[Email, too, lest we forget, as all the coverage seems to.]
Gosh, I remember how, back in December, when we got this story right long before the SCLM, the idea that the Republicans would want to listen to everyone was just a paranoid fantasy. Well, as usual with Bush, it's bad beyond our worst imaginings. From non-Beltway USA Today:
The National Security Agency has been secretly collecting the phone call records of tens of millions of Americans, using data provided by AT&T, Verizon and BellSouth, people with direct knowledge of the arrangement told USA TODAY.
Ah. The merger of corporate and governmental functions, as under fascism. (Note below that you can reward good behavior by switching to Qwest, who didn't participate in the program latest Republican assault on our rights as free citizens.)
The agency's goal is "to create a database of every call ever made" within the nation's borders, this person added.
Well, look. I'm sure the Republicans would never use this database for political purposes, let alone ratfucking. Or end up privatizing the data and selling it to cable weasels and mortgage companies for phone scams. Or collection agencies under that nice new Bankruptcy Bill.
Move along people, move along! There's no story here!
And especially there's no story that Michael Hayden, the nice and not-at-all angry or hateful man who Bush nominated to head the CIA, ran this program:
Air Force Gen. Michael Hayden, nominated Monday by President Bush to become the director of the CIA, headed the NSA from March 1999 to April 2005. I
And, of course, Bush lied about the program. Now that's no story, but here it is:
In defending the previously disclosed program, Bush insisted that the NSA was focused exclusively on international calls. "In other words," Bush explained, "one end of the communication must be outside the United States."
You learn something new every day, don't you? I didn't know that "every call ever made" had "one end outside the United States"! And I didn't know that "explain" and "lie" were synonyms! But then, I didn't go to journalism school...
As a result, domestic call records — those of calls that originate and terminate within U.S. borders — were believed [by some] to be private.
Nice use of the passive voice there, what?

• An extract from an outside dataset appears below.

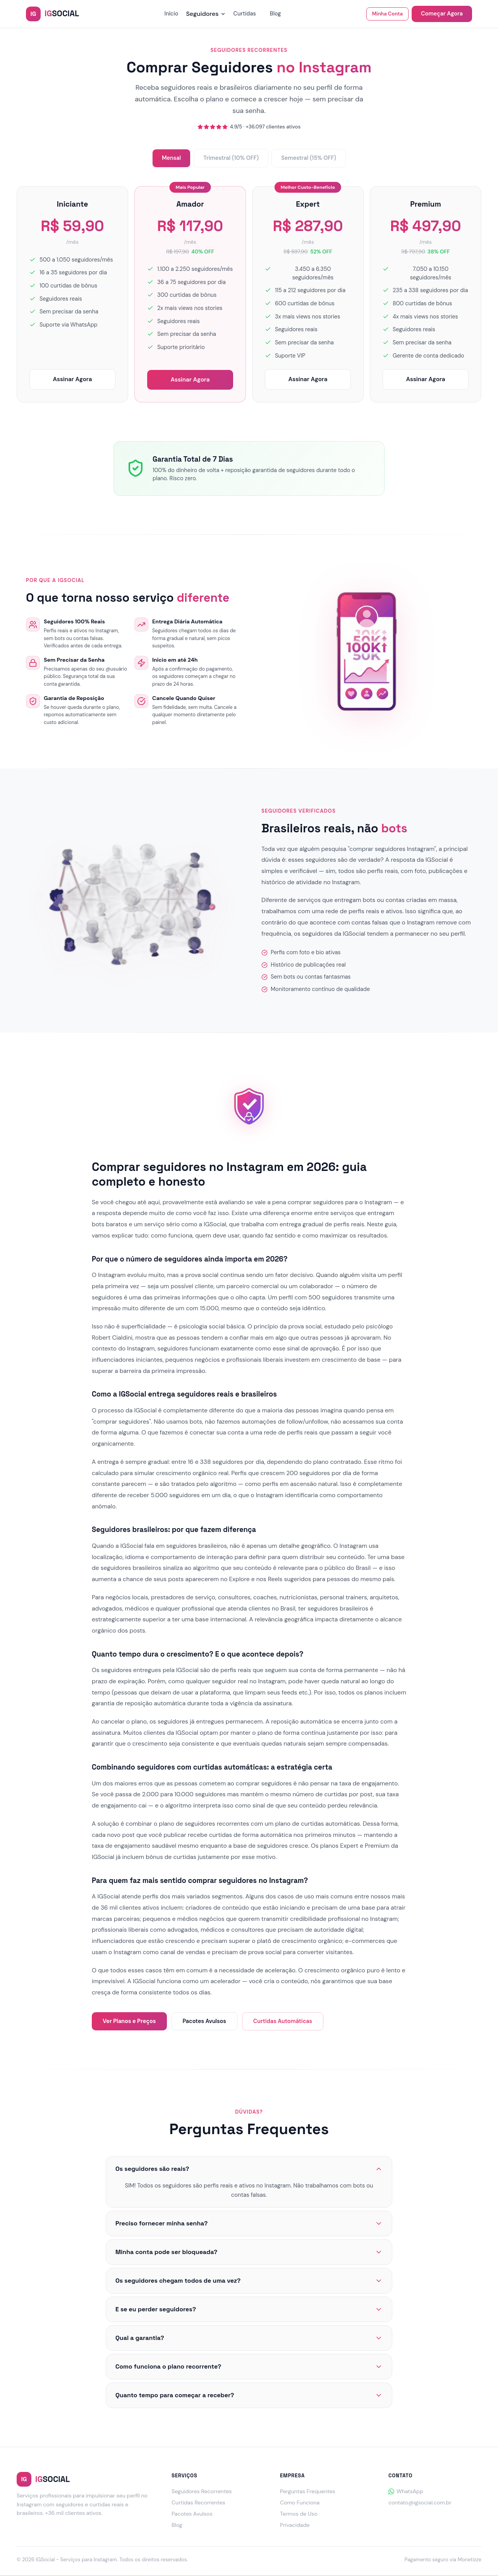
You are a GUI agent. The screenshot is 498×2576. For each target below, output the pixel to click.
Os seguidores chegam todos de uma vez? (249, 2280)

And what are they using our call records for? Again, we got this one right too, back in December:
This kind of data collection from phone companies is not uncommon; it's been done before, though never on this large a scale, the official said. The data are used for "social network analysis," the official said, meaning to study how terrorist networks contact each other and how they are tied together.
Right, "terrorists." Except that the Republicans say and believe that Democrats are terrorists, right?
Tip to those Democratic Beltway Consultants: If you don't recommend to your clients that they scramble their telephone calls and encrypt all their mail, your clients should sue you for lack of due diligence.
Tip to the Democratic clients of Beltway Consultants: If your consulant doesn't recommend ways for your to protect yourself against NSA snooping, ask them if they're already being blackmailed.
There's also the confusion typical of this story in the press from Day One:
They're confusing e-mail data with voice data:
The NSA's domestic program, as described by sources, is far more expansive than what the White House has acknowledged. Last year, Bush said he had authorized the NSA to eavesdrop — without warrants — on international calls and international e-mails of people suspected of having links to terrorists when one party to the communication is in the USA. Warrants have also not been used in the NSA's efforts to create a national call database.
All these stories are always careful to say voice and email when describing the nature of the program, but always veer off into describing voice only.
But I care a lot more about email, than voice. Why? Because I do my Democratic politics digitally, in email, not by voice. And given what we know about the Bush administration's behavior so far... Well, what do you think?
P.S. Reward good behavior:
Among the big telecommunications companies, only Qwest has refused to help the NSA, the sources said. According to multiple sources, Qwest declined to participate because it was uneasy about the legal implications of handing over customer information to the government without warrants.